Today I generated a cheese board in the shape of Kentucky.
Creating the Template:
I started by making a template that would allow me to make duplicates using a flush trim bit and a pattern bit on my router table. My first limitation that I knew I would have was that my pattern bits were all 1/2″ or larger. Now, Kentucky has a lot of jagged edges… So, I had to smooth those out a bit so that the bits could flow along the pattern. Still, you don’t want the board to have a whole lot of sharp, jagged edges on it anyway…
I printed off a detailed outline of Kentucky to the size I wanted my template to be. I then adhered the template to a piece of MDF with spray adhesive.
Then I proceded to rough cut near the lines with my bandsaw. I wanted to get as close as possible to the lines without actually touching them.
After that I moved on to my oscillating spindle sander.

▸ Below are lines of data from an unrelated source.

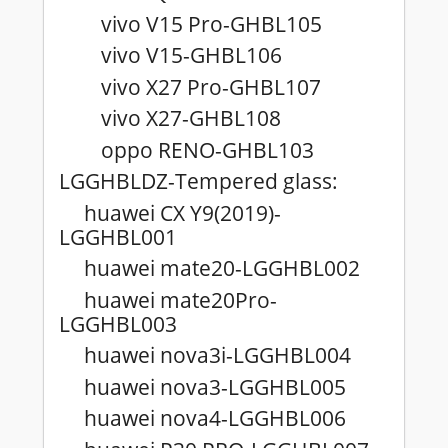
vivo V15 Pro-GHBL105
vivo V15-GHBL106
vivo X27 Pro-GHBL107
vivo X27-GHBL108
oppo RENO-GHBL103
LGGHBLDZ-Tempered glass:
huawei CX Y9(2019)-
LGGHBL001
huawei mate20-LGGHBL002
huawei mate20Pro-
LGGHBL003
huawei nova3i-LGGHBL004
huawei nova3-LGGHBL005
huawei nova4-LGGHBL006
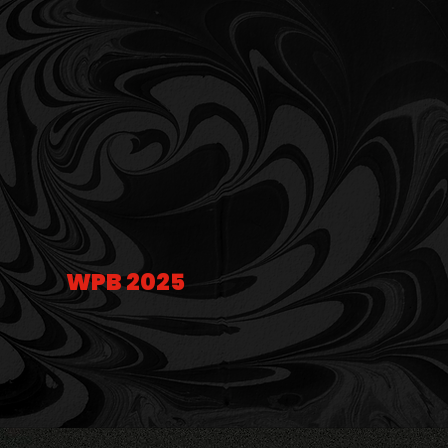
WPB 2025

Because I knew I would be using 1/2″ template router bits, I put in a 1/2″ sanding drum in. I then started to shape the template to keep as much detail as I could while still allowing for the router bit to do all the cutting when following this template later.

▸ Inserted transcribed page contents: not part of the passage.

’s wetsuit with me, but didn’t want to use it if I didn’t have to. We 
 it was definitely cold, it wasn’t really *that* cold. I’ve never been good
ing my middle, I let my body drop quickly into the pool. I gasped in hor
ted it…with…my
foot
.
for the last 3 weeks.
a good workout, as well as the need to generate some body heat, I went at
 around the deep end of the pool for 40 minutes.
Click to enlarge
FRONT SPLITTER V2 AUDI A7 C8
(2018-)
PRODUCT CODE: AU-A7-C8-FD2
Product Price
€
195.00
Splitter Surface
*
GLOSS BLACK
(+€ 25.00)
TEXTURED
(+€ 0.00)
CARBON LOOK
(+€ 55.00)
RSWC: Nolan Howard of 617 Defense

Now the template is ready to be used to re-create the same KY shape as many times as I want.
Preparing the board:
I chose to stick with all Kentucky grown woods for this cheese board. I gathered a beautiful piece of Spalted Ash, some Maple, and some Walnut. All of my boards were rough cut, so first, I rough cut them to length. Then milled them flat on one side and made one square side with the jointer.

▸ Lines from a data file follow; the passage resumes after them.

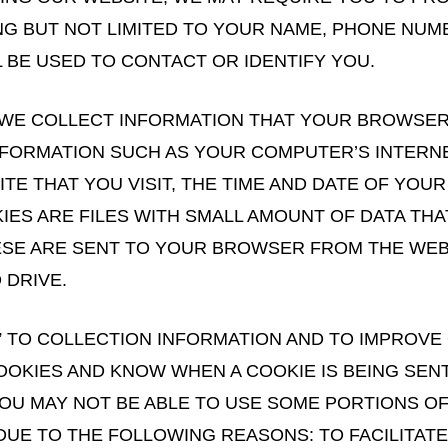
ING BUT NOT LIMITED TO YOUR NAME, PHONE NUM
 BE USED TO CONTACT OR IDENTIFY YOU.
 WE COLLECT INFORMATION THAT YOUR BROWSER 
INFORMATION SUCH AS YOUR COMPUTER’S INTERNE
E THAT YOU VISIT, THE TIME AND DATE OF YOUR 
KIES ARE FILES WITH SMALL AMOUNT OF DATA TH
ESE ARE SENT TO YOUR BROWSER FROM THE WEBS
 DRIVE.
 TO COLLECTION INFORMATION AND TO IMPROVE 
OOKIES AND KNOW WHEN A COOKIE IS BEING SEN
U MAY NOT BE ABLE TO USE SOME PORTIONS OF 
DUE TO THE FOLLOWING REASONS: TO FACILITATE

Then proceeded to flatten the other side parallel using the planer and cut other square widths to have all of my boards prepped.
Once I had square lumber the size I wanted, I was ready for glue-up. So, In the clamps they go. And then we wait…
Once out of the clamps, I smoothed out each side with the drum sander.
Using the Template:
With the board flat, I attached the newly created template using some double sided carpet tape.
I then trimmed most of the wood off close to the template with the bandsaw.
Now off to the router table with a pattern bit with a top bearing. I only trimmed the edges following with the grain along the direction of the rotation of the router bit.
I then switched to a bottom bearing pattern bit and flipped the board and pattern over so I could cut the opposite direction and still be cutting along the grain direction. By doing this, it avoids most of the tear-out.
Once I cut the board down to match the pattern, I separated the pattern. Then changed the bit in the router to a chamfer bit to give a nice edge to the board.
I then moved on to sanding. Lots and lots of sanding. For all of my cutting boards and cheese boards, I run through the following grits: 80, 120, 180, 220, 320. Then I spray the board with water to raise the grain and let it dry and sand again with 320 and then 400. I know it’s a bit excessive, but it is a finish that everyone tends to appreciate.
The best part is then applying a finish. For this board, I used Mineral Oil. It sure made the curly maple pop and the spalted ash look amazing.